The financial evaluation from 2002 to 2006 came out in favor of "make" as opposed to "buy in". Income derived from diagnosis-related-group payments for the more than 4000 procedures carried out was Euro26.239.034,96. On the basis of the economical evaluation the second contribution margin was slightly inferior with the "buy in" than with the "make" hypothesis. Specifically, it is Euro16.397.669,96 in the "buy in" and Euro16.753.579,16 in the "make" hypothesis, with a difference of Euro355.909,20 (-2%).
The economic advantage lies with the "make" alternative compared with "buy in", nevertheless, outsourcing offers greater operational efficiency, better cost control, setting up of the laboratory within a very short time, simplified administration (single point of contact) and an opportunity to concentrate on core business. However, there are limitations due to greater dependence on the supplier, not all the equipment provided for under the contract was used, and loss of management know-how in non-core business areas.
本研究的目的是比较克雷马医院心脏病学系电生理和导管插入实验室采用外包管理程序与内部开展相同活动所产生的经济影响和取得的成果。
采用先进直接成本核算方法对“自制”或“外购”这两种可能的选择进行比较,该方法规定仅将直接固定成本和可变成本分配到作为计算对象的临床程序中。除了财务评估外,还考察了质量变量,这些变量显示了外包在组织改进、组织结构精简、运营效率和服务质量提升方面的优势和局限性。

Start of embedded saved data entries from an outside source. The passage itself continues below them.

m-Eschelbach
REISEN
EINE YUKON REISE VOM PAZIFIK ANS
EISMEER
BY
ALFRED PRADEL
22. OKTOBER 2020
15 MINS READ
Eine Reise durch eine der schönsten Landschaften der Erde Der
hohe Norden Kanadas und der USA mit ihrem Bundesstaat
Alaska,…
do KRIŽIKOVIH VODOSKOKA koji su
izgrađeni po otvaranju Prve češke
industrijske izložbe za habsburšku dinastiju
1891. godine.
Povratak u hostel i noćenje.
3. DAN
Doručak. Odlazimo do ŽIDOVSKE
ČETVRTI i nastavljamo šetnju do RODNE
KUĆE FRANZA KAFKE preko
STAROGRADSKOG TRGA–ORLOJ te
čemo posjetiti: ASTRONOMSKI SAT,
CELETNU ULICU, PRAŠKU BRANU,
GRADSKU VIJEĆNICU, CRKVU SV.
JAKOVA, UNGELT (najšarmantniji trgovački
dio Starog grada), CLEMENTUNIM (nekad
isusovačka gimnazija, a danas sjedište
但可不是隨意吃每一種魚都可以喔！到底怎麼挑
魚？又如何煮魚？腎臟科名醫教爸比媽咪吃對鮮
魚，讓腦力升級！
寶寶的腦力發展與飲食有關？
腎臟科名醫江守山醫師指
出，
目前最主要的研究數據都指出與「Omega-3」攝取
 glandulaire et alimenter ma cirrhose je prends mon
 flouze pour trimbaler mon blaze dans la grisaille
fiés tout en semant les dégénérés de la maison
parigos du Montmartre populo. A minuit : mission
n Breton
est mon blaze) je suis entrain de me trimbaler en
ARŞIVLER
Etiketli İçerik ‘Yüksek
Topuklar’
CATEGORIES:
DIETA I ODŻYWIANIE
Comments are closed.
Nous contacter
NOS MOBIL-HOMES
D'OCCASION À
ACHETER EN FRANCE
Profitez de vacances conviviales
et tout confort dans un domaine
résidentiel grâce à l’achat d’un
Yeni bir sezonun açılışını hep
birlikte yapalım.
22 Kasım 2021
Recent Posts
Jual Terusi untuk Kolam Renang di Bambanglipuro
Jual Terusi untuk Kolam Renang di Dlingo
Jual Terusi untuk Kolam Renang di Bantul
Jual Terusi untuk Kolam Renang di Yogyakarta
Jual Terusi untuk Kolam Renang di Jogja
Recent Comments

2002年至2006年的财务评估结果显示支持“自制”而非“外购”。超过4000例手术的诊断相关组支付所得收入为26239034.96欧元。基于经济评估,“外购”的第二个边际贡献略低于“自制”假设。具体而言,“外购”为16397669.96欧元,“自制”假设为16753579.16欧元,相差355909.20欧元(-2%)。
与“外购”相比,“自制”具有经济优势,然而,外包提供了更高的运营效率、更好的成本控制、在极短时间内建立实验室、简化管理(单一联络点)以及专注于核心业务的机会。然而,由于对外包商的更大依赖、合同规定提供的并非所有设备都被使用以及非核心业务领域管理知识的流失,存在一定局限性。